Who Needs ‘Corrosive Intermediaries’ Anyway?

Who Needs ‘Corrosive Intermediaries’ Anyway?

Chief Marketer
Chief MarketerApr 8, 2026

Why It Matters

By banding together, publishers can reclaim a larger share of ad revenue and protect editorial independence, a critical step as margins shrink and platform power grows.

Key Takeaways

  • Ozone unites UK publishers to pool inventory and data against platform dominance
  • Publishers like Daily Mail invest in premium user experiences to boost margins
  • Our Media pivots from Google SEO to Apple News distribution
  • ‘Corrosive intermediaries’ siphon publisher revenue, prompting direct partnership strategies
  • Controlling content distribution, not the entire supply chain, sustains journalism

Pulse Analysis

The programmatic advertising ecosystem has long been riddled with inefficiencies, but recent macro pressures—rising costs, audience fragmentation, and AI‑altered search dynamics—have amplified the strain on publishers. Marketers are pulling spend toward performance‑based channels and walled gardens, leaving open‑web sites to grapple with dwindling referrals and volatile traffic. This environment forces publishers to reassess how they monetize inventory, especially as traditional programmatic models funnel a disproportionate share of revenue to middlemen whose primary goal is margin extraction.

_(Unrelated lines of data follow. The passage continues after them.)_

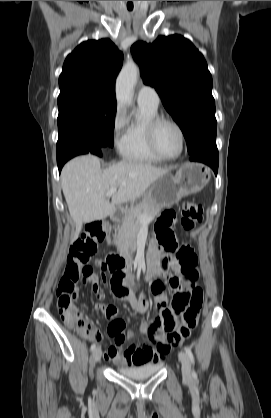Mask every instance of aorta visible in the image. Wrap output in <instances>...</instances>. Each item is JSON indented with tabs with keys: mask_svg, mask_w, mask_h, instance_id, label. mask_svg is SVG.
Returning a JSON list of instances; mask_svg holds the SVG:
<instances>
[{
	"mask_svg": "<svg viewBox=\"0 0 271 418\" xmlns=\"http://www.w3.org/2000/svg\"><path fill=\"white\" fill-rule=\"evenodd\" d=\"M139 75L136 64L129 61L122 68L116 80V97L120 105H130L133 100V90Z\"/></svg>",
	"mask_w": 271,
	"mask_h": 418,
	"instance_id": "1",
	"label": "aorta"
}]
</instances>
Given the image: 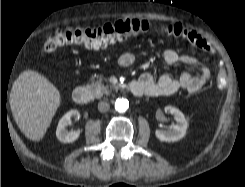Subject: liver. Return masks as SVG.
Returning <instances> with one entry per match:
<instances>
[{"label":"liver","mask_w":245,"mask_h":187,"mask_svg":"<svg viewBox=\"0 0 245 187\" xmlns=\"http://www.w3.org/2000/svg\"><path fill=\"white\" fill-rule=\"evenodd\" d=\"M61 103L59 90L43 75L22 72L10 93V106L16 124L30 140L40 141Z\"/></svg>","instance_id":"1"}]
</instances>
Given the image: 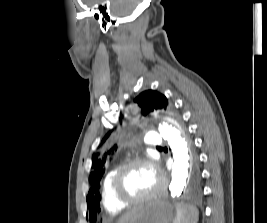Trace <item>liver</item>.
<instances>
[{"label":"liver","mask_w":267,"mask_h":223,"mask_svg":"<svg viewBox=\"0 0 267 223\" xmlns=\"http://www.w3.org/2000/svg\"><path fill=\"white\" fill-rule=\"evenodd\" d=\"M138 211V207L133 208L132 210L126 212L118 221V223H125L129 220L136 212Z\"/></svg>","instance_id":"1"}]
</instances>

Enter Ozone, a publisher‑led alliance formed in 2018 that seeks to flip the power balance. By aggregating premium inventory and audience data, members gain collective bargaining power against dominant platforms like Google and Meta. The Daily Mail illustrates the "premiumization" route, investing in richer user experiences and creator‑focused initiatives to command higher CPMs. Conversely, Our Media demonstrates a distribution‑first strategy, abandoning sole reliance on Google SEO in favor of Apple News and other third‑party channels. These divergent approaches underscore a shared objective: diversify revenue streams and reduce dependency on any single intermediary.

The broader lesson for the industry is clear—control over content distribution can offset the inability to dominate the entire supply chain. Publishers that forge direct relationships with platforms, develop proprietary data assets, and experiment with premium offerings are better positioned to retain value and sustain journalism. As the ad tech landscape continues to evolve, alliances like Ozone may become essential scaffolding for a resilient, publisher‑centric ecosystem.

Who Needs ‘Corrosive Intermediaries’ Anyway?